Draconian laws, such as the Public Order and Security Act, render it almost impossible for the MDC to address its supporters; intelligence service-run electoral institutions, like the Zimbabwe Electoral Commission, tilt the ballot in favour of the ruling party; while the government’s monopoly over the four radio stations and the sole TV channel ensure opposition voices are rarely heard.

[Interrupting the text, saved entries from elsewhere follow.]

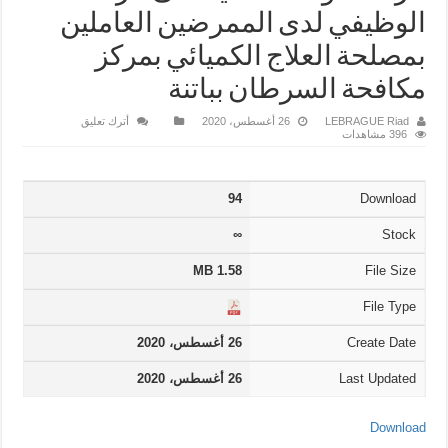
الوظيفي لدى الممرضين العاملين
بمصلحة العلاج الكميائي بمركز
مكافحة السرطان بباتنة
LEBRAGUE Riad
26 أغسطس، 2020
أترك تعليق
396 مشاهدات
94
Download
∞
Stock
1.58 MB
File Size
File Type
Create Date
26 أغسطس، 2020
Last Updated
26 أغسطس، 2020
Download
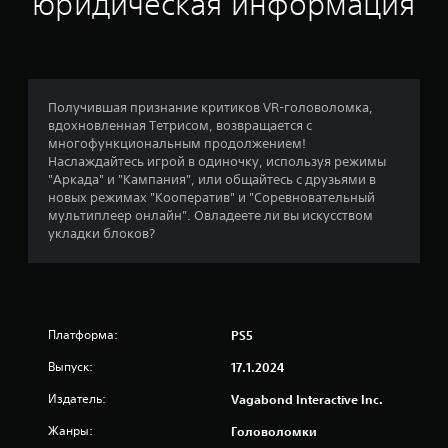
юридическая информация
а
:
4
Получившая признание критиков VR-головоломка,
вдохновленная Тетрисом, возвращается с
.
многофункциональным продолжением!
Наслаждайтесь игрой в одиночку, используя режимы
4
"Аркада" и "Кампания", или общайтесь с друзьями в
новых режимах "Кооператив" и "Соревновательный
5
мультиплеер онлайн". Овладеете ли вы искусством
укладки блоков?
и
з
п
Платформа:
PS5
я
Выпуск:
17.1.2024
т
Издатель:
Vagabond Interactive Inc.
Жанры:
и
Головоломки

Since the beginning of the year, the government has moved up a gear. It has become blatant in its attacks on pro-democracy movements, which it accuses of fostering what it calls “a regime change agenda” and stirring up civil unrest in the country. Since the arrest and brutal attack on opposition leaders and their supporters for trying to attend a banned rally on March 11, government pressure on the opposition has intensified.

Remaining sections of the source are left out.